Manual verification steps:

  1. Start the server and open the app
  2. Trigger a run via POST /run with a valid casename, caserunname, and solver
  3. Confirm the response comes back immediately with a job_id and HTTP 202 -- the browser should not hang
  4. Call GET /runStatus/<job_id> -- confirm status moves from running to completed once the solve finishes and the full result is present in the response
  5. Start another run, then call POST /cancelRun/<job_id> while it is running -- confirm the response is Cancellation signal sent and a follow-up status poll shows cancelled
  6. Call POST /batchRun with solver: glpk -- confirm it uses GLPK instead of CBC

Documentation

  • Docs updated in this PR (or not applicable)
  • Any setup/workflow changes reflected in repo docs

docs/ARCHITECTURE.md updated: system overview line updated, new Solver execution section added describing the async flow, job states, and in-memory storage behaviour.

Scope check

  • No unrelated refactors
  • Implemented from a feature branch
  • Change is deliverable without upstream OSeMOSYS/MUIO dependency
  • Base repo/branch is EAPD-DRB/MUIOGO:main (not upstream)

Manual Testing Evidence

Server: waitress, http://127.0.0.1:5002, demo case CLEWs Demo / REF

Test 1 - POST /run returns 202 immediately without blocking

HTTP 202
{
  "job_id": "41f76b43-181c-4028-b902-f74c3572e556",
  "message": "Solver job started. Poll /runStatus/<job_id> for updates.",
  "status": "running",
  "status_code": "accepted"
}

Test 2 - GET /runStatus/<job_id> returns job state

HTTP 200
{
  "casename": "CLEWs Demo",
  "caserunname": "REF",
  "job_id": "41f76b43-181c-4028-b902-f74c3572e556",
  "solver": "glpk",
  "status": "error",
  "error": "Solver binary 'glpsol' could not be found.",
  "result": null,
  "created_at": 1772552722.995,
  "started_at": 1772552722.996,
  "finished_at": 1772552723.035
}

Test 3 - POST /cancelRun/<job_id> returns 409 for a non-running job

HTTP 409
{
  "message": "Job cannot be cancelled — current status: error",
  "status_code": "error"
}

@Adityakushwaha2006 Adityakushwaha2006 changed the title Issue 174-TASK fix async solver execution with job-based run management Mar 3, 2026
@NamanmeetSingh
Copy link
Copy Markdown

@Adityakushwaha2006 This is a fantastic implementation. The addition of the /cancelRun endpoint and using Popen for graceful timeouts is a massive architectural upgrade.

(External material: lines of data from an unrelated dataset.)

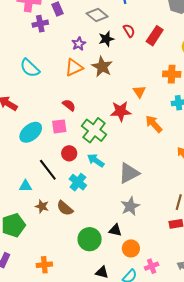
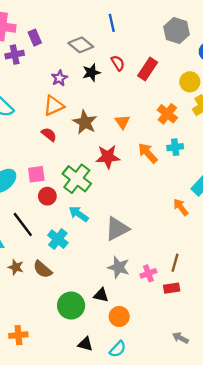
brown star: (102, 67) -> (85, 122), moved
orange cross: (172, 74) -> (167, 114), turned 36
orange triangle: (139, 92) -> (122, 122), moved
red semicircle: (69, 105) -> (49, 134), moved
orange arrow: (154, 124) -> (148, 153), moved
red circle: (69, 153) -> (47, 196), moved
gray star: (130, 206) -> (119, 267), turned -30
pink cross: (152, 266) -> (148, 273), moved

Just flagging for the maintainers that this addresses the same core blocking issue as the TaskManager in PR #146, but takes a slightly different approach (Popen job tracking vs. ThreadPoolExecutor). Both are great, but the cancellation feature here is particularly interesting for the long-running Track 1 tasks.

@Adityakushwaha2006 From the Track 1 perspective, the only architectural requirement for the final async queue is that the job state dictionary supports a mutable metadata: {} field. The ConvergingOrchestrator (PR #24) runs for 15+ minutes and needs to inject live mathematical deltas ($\epsilon$) into the /runStatus payload on the fly so the frontend can graph the convergence. If you could add a quick .update_metadata(job_id, key, value) method to your JobManager, this would perfectly support the macroeconomic loops as well.

@brightyorcerf
Copy link
Copy Markdown
Contributor

brightyorcerf commented Mar 3, 2026

@NamanmeetSingh architecturally, there is a fundamental difference here that will block the Track 1 convergence loops if we go with a Popen approach.

PR #186 is built around Subprocesses, which is great for external solver binaries but creates a "Memory Wall." The ConvergingOrchestrator (PR #24) is native Python logic; if we run it via Popen, it cannot share memory or live objects with the main API. We would have to serialize the entire model state to disk just to update a single ϵ value.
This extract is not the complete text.